Au cœur de la bataille juridique, un article du contrat stipulant que l’avion doit être remis à niveau à un certain potentiel. Contactées, aucune des deux compagnies n’a souhaité commenter l’affaire en cours. Après un premier round courant décembre, la prochaine audience se tiendra le 13 février à Paris.

Mais selon des sources proches du dossier, Air France, qui conserve actuellement les titres de propriété des avions, pourrait plaider le fait que les directions successives d’Air Madagascar (avant la signature du partenariat stratégique avec Air Austral) ont confirmé trois fois depuis 2012 le contrat de location-vente. De son côté Air Madagascar, qui ne se sentirait pas comptable des engagements de directions antérieures, pourrait faire valoir la nullité du contrat et des conditions abusives. Selon certains observateurs, un expert indépendant pourrait être nommé pour trancher.

Une faillite laisserait le champ libre à Ethiopian Airlines

Il y a urgence à trouver une issue, car la compagnie malgache qui a engagé sa relance n’est pas en mesure de régler la note et se trouverait de fait condamnée si les conclusions n’étaient pas en sa faveur. Un arrangement de nature politique apparaît à ce jour difficile, d’autant plus que le nouveau président d’Air France-KLM, le Canadien Ben Smith, est encore peu rompu aux relations avec les pays africains et qu’il devra faire accepter un accord à la fois à ses partenaires néerlandais et à ses syndicats de pilotes. Délicat… À moins que la compagnie française ne fasse monter les enchères avant de consentir à ce qu’elle estimerait être un geste.

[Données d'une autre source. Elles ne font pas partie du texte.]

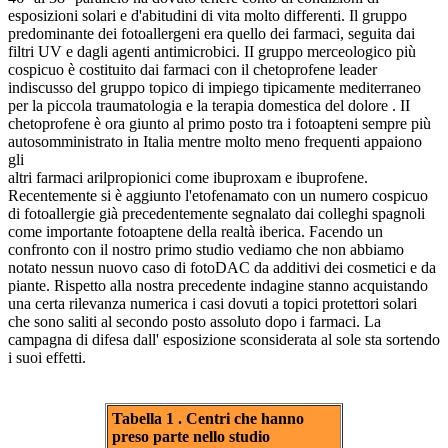
esposizioni solari e d'abitudini di vita molto differenti. Il gruppo
predominante dei fotoallergeni era quello dei farmaci, seguita dai
filtri UV e dagli agenti antimicrobici. II gruppo merceologico più
cospicuo è costituito dai farmaci con il chetoprofene leader
indiscusso del gruppo topico di impiego tipicamente mediterraneo
per la piccola traumatologia e la terapia domestica del dolore . II
chetoprofene è ora giunto al primo posto tra i fotoapteni sempre più
autosomministrato in Italia mentre molto meno frequenti appaiono
gli
altri farmaci arilpropionici come ibuproxam e ibuprofene.
Recentemente si è aggiunto l'etofenamato con un numero cospicuo
di fotoallergie già precedentemente segnalato dai colleghi spagnoli
come importante fotoaptene della realtà iberica. Facendo un
confronto con il nostro primo studio vediamo che non abbiamo
notato nessun nuovo caso di fotoDAC da additivi dei cosmetici e da
piante. Rispetto alla nostra precedente indagine stanno acquistando
una certa rilevanza numerica i casi dovuti a topici protettori solari
che sono saliti al secondo posto assoluto dopo i farmaci. La
campagna di difesa dall' esposizione sconsiderata al sole sta sortendo
i suoi effetti.
Tabella 1 . Centri che hanno
preso parte nello studio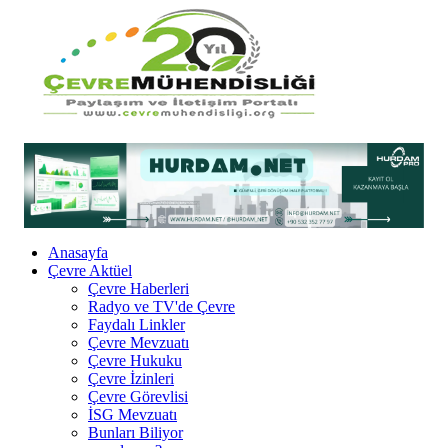
Anasayfa
Çevre Aktüel
Çevre Haberleri
Radyo ve TV'de Çevre
Faydalı Linkler
Çevre Mevzuatı
Çevre Hukuku
Çevre İzinleri
Çevre Görevlisi
İSG Mevzuatı
Bunları Biliyor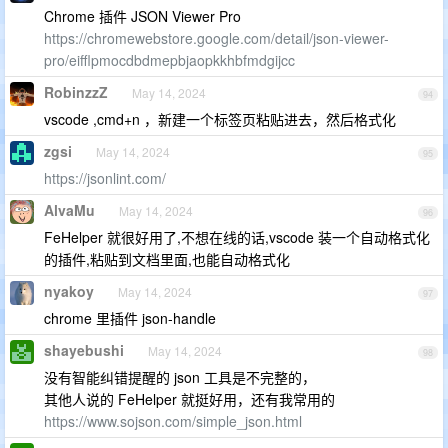
Chrome 插件 JSON Viewer Pro
https://chromewebstore.google.com/detail/json-viewer-
pro/eifflpmocdbdmepbjaopkkhbfmdgijcc
RobinzzZ
May 14, 2024
94
vscode ,cmd+n ，新建一个标签页粘贴进去，然后格式化
zgsi
May 14, 2024
95
https://jsonlint.com/
AlvaMu
May 14, 2024
96
FeHelper 就很好用了,不想在线的话,vscode 装一个自动格式化
的插件,粘贴到文档里面,也能自动格式化
nyakoy
May 14, 2024
97
chrome 里插件 json-handle
shayebushi
May 14, 2024
98
没有智能纠错提醒的 json 工具是不完整的，
其他人说的 FeHelper 就挺好用，还有我常用的
https://www.sojson.com/simple_json.html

À Madagascar, dans les cercles officiels, on regrette que le dossier ne soit pas traité directement par la direction d’Air France mais renvoyé à des directions techniques. Alors que la population de la Grande Île doit doubler dans les vingt prochaines années et que le pays mise beaucoup sur le tourisme, une faillite d’Air Madagascar laisserait inévitablement la place à Ethiopian Airlines, qui pourrait être le grand gagnant de l’affaire.

Le transporteur éthiopien, qui avait postulé en vain pour devenir partenaire stratégique d’Air Madagascar en 2017, mène depuis un an une offensive importante sur Antananarivo et Nosy Be, ne cessant de demander des fréquences supplémentaires … au grand dam d’Air Madagascar.